**Exercise goal**
Give back a single number: the count of lines in the data that contain the string "artery".
Given data section start
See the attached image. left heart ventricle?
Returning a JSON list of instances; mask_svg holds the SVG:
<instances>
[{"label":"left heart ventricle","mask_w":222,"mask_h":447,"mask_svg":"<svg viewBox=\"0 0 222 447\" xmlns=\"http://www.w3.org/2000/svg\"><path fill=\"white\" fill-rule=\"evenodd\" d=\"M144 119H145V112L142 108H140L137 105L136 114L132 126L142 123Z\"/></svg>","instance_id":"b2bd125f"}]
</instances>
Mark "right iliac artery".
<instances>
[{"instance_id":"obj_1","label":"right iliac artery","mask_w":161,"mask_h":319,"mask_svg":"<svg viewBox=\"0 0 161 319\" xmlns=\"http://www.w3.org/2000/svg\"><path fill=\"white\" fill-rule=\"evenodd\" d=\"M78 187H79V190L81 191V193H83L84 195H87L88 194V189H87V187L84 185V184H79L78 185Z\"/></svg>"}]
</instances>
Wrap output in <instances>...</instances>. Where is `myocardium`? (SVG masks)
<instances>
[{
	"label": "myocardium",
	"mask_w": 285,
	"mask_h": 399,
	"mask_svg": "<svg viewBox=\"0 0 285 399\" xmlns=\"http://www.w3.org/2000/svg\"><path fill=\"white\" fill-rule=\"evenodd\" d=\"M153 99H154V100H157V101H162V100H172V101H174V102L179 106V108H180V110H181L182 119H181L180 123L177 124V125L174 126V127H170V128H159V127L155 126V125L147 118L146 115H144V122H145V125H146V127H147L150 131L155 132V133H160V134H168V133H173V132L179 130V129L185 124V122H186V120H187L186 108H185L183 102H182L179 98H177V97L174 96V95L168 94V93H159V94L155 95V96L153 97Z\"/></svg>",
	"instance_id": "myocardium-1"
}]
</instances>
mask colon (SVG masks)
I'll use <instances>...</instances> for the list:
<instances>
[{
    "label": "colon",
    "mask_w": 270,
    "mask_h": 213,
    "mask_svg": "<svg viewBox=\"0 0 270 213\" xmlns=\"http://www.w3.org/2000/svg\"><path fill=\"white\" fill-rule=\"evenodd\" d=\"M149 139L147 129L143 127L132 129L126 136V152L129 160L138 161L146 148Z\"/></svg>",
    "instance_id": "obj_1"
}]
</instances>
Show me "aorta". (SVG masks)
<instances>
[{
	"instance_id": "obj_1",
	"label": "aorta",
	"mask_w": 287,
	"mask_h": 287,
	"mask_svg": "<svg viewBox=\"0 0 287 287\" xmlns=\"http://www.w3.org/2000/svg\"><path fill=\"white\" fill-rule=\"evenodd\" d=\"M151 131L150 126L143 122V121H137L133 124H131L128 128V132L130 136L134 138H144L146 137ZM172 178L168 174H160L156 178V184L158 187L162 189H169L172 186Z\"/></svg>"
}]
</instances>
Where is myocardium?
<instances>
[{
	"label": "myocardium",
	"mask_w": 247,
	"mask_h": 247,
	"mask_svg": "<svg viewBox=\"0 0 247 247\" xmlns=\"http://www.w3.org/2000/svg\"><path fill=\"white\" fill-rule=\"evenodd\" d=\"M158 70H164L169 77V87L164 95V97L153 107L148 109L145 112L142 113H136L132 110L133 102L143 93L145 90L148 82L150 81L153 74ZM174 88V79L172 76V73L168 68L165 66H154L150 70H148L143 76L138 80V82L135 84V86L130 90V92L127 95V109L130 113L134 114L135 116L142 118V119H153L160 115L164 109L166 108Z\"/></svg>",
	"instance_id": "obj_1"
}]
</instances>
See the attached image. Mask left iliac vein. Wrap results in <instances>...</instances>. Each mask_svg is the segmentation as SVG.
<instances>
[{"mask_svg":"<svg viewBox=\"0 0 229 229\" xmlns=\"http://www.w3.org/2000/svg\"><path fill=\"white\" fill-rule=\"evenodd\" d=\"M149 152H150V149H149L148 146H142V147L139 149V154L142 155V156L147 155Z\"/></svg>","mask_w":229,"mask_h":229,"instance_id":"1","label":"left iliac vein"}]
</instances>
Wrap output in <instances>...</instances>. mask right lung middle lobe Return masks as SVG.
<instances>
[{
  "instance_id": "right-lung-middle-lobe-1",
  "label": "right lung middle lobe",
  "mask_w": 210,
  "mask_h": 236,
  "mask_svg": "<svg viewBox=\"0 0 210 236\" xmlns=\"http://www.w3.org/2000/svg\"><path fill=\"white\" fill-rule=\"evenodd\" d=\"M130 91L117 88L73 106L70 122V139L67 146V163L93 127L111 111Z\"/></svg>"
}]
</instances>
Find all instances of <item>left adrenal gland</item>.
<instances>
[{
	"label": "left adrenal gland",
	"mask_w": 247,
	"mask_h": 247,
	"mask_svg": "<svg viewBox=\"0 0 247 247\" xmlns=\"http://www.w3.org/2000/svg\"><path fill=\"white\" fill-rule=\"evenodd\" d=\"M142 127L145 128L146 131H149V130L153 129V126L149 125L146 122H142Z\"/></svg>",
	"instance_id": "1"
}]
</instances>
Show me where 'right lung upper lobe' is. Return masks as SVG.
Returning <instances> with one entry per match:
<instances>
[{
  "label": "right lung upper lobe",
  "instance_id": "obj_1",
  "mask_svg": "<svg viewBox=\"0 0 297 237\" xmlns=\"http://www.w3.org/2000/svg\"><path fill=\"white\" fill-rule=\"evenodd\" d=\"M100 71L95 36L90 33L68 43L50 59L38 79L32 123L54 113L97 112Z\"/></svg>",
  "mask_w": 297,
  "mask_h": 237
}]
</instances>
Given data section end
**Solution to this problem**
2